## Task description
For this listing, the lines between the one holding "contre la fatigue, la" and the one holding "Elle est considérée", inclusive, must be set down exactly.

═══ Data for analysis

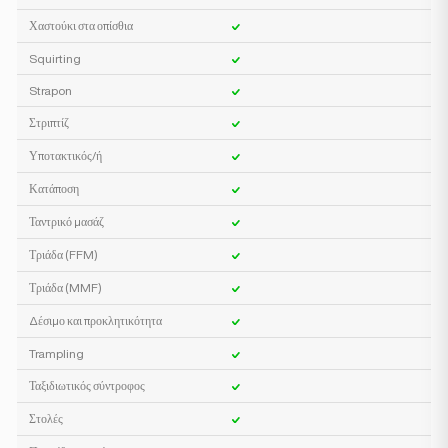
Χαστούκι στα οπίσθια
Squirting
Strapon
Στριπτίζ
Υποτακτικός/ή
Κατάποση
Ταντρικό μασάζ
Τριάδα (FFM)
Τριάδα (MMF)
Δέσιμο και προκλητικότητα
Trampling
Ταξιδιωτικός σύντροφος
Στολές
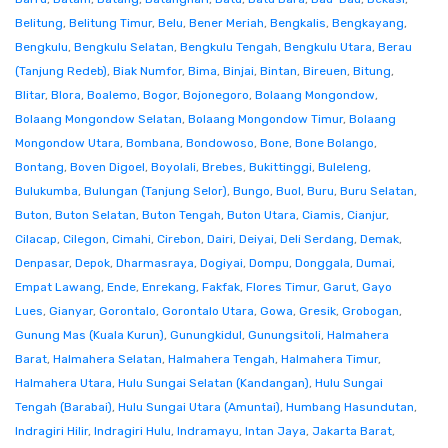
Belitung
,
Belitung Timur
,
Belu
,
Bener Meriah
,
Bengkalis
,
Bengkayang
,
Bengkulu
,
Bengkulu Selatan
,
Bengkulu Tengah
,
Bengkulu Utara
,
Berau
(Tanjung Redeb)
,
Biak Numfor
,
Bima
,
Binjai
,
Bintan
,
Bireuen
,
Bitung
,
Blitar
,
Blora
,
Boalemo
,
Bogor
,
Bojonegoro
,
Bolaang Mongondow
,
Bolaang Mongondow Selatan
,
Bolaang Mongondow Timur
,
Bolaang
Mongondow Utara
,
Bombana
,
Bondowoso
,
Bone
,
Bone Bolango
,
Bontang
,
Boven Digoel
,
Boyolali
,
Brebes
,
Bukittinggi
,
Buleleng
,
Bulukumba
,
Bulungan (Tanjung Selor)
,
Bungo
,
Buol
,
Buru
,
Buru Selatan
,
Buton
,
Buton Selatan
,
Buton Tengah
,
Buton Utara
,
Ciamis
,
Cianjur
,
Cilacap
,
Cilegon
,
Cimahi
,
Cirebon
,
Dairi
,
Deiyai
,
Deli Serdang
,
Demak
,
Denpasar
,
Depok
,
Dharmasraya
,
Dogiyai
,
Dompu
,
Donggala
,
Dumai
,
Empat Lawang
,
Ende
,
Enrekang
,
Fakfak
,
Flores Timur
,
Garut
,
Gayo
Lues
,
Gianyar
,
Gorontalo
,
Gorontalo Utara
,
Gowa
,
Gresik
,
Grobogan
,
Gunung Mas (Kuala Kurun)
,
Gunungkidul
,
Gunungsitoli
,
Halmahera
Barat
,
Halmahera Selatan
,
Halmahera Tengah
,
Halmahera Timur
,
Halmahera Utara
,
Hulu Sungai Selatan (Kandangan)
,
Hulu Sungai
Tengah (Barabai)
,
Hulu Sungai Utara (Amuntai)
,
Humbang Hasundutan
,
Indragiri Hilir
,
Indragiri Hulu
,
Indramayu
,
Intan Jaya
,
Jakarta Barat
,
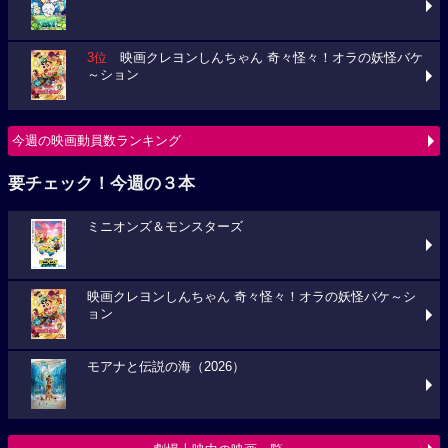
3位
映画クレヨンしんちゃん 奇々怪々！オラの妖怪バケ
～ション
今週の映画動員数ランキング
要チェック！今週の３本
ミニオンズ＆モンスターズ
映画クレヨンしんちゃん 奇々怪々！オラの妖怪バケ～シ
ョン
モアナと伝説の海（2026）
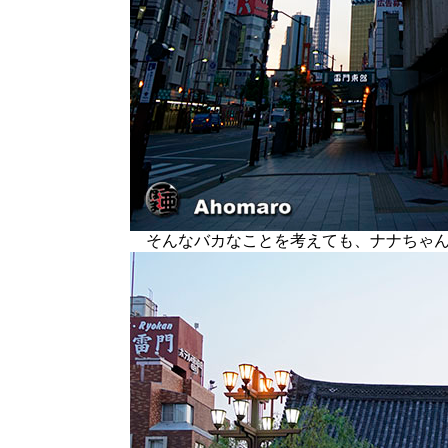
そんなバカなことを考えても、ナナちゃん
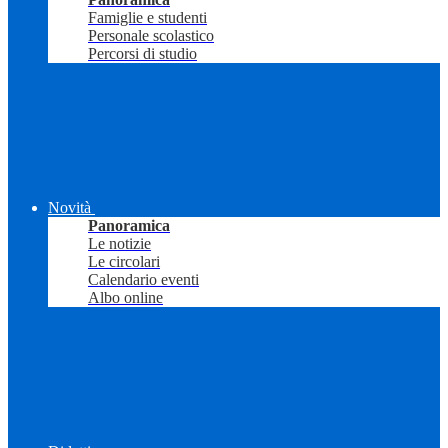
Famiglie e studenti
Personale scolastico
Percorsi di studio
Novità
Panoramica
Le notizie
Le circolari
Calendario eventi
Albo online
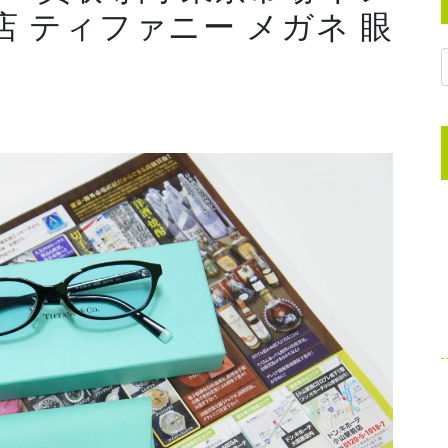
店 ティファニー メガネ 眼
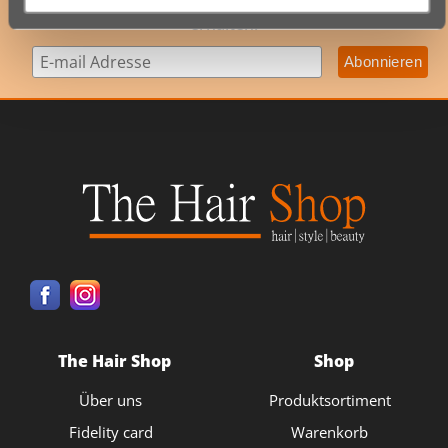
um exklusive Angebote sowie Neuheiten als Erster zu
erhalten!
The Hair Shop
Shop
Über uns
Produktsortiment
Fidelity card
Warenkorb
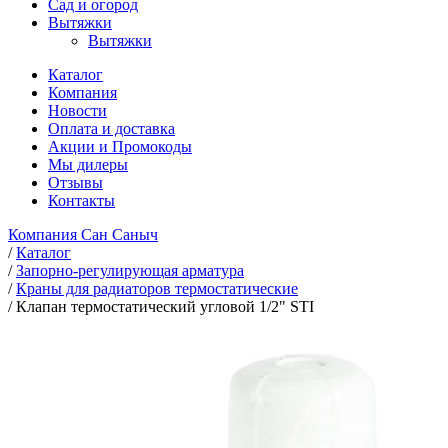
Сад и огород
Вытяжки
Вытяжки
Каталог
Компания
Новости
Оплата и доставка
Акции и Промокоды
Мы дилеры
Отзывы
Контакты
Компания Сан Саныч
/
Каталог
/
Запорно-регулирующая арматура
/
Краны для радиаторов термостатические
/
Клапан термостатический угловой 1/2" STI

══════
═══ Data for analysis

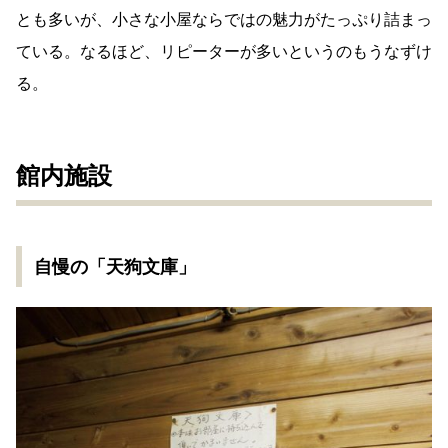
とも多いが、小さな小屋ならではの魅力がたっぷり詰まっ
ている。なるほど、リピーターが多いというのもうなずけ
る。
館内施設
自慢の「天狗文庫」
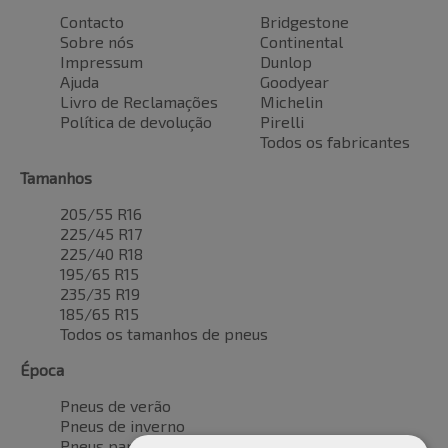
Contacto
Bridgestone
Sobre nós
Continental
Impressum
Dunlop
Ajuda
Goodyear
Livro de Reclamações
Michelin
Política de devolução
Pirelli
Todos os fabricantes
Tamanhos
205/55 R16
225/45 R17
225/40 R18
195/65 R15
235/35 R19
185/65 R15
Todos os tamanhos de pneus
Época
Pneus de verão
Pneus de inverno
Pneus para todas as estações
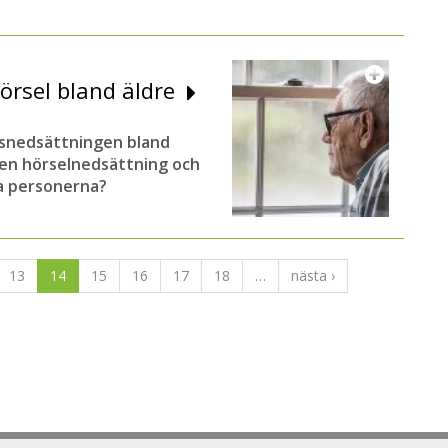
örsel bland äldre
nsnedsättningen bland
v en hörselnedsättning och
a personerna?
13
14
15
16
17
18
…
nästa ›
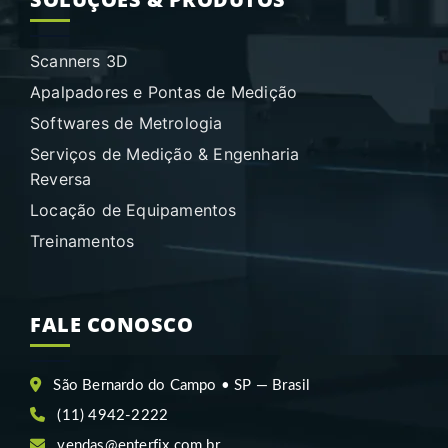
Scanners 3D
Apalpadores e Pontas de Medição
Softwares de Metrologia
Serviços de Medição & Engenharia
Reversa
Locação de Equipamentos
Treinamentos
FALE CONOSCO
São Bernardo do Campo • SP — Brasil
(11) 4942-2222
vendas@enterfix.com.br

══════
═══ Data for analysis

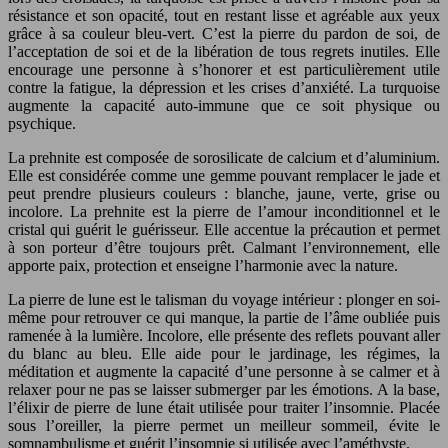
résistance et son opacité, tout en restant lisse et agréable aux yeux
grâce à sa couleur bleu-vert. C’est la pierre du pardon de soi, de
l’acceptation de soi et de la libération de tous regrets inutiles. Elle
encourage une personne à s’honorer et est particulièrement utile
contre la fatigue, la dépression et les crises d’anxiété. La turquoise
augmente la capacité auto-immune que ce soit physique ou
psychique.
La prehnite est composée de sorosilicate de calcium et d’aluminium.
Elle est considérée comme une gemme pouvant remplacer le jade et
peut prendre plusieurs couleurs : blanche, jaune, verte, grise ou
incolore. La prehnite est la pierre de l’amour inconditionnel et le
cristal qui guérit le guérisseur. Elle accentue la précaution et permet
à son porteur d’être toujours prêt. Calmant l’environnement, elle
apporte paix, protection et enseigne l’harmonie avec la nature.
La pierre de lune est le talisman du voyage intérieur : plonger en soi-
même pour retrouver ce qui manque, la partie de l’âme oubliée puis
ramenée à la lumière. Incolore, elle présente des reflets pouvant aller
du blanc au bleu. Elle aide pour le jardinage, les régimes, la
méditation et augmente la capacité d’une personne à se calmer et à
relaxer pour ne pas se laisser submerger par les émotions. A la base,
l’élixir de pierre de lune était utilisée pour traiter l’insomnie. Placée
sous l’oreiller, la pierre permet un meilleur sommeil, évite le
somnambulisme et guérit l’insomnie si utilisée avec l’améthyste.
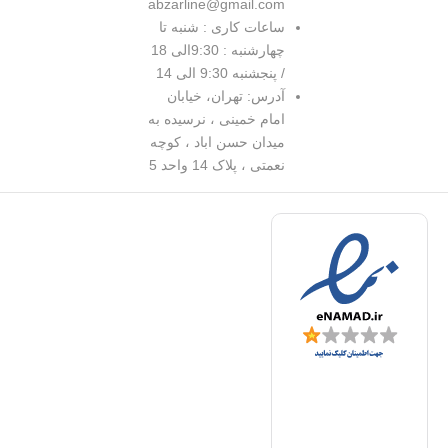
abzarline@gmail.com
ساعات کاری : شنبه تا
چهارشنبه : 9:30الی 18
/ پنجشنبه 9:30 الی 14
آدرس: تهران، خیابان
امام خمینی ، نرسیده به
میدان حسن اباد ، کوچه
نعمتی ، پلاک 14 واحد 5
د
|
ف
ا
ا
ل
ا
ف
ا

══════

## Response to this task
contre la fatigue, la dépression et les crises d’anxiété. La turquoise
augmente la capacité auto-immune que ce soit physique ou
psychique.
La prehnite est composée de sorosilicate de calcium et d’aluminium.
Elle est considérée comme une gemme pouvant remplacer le jade et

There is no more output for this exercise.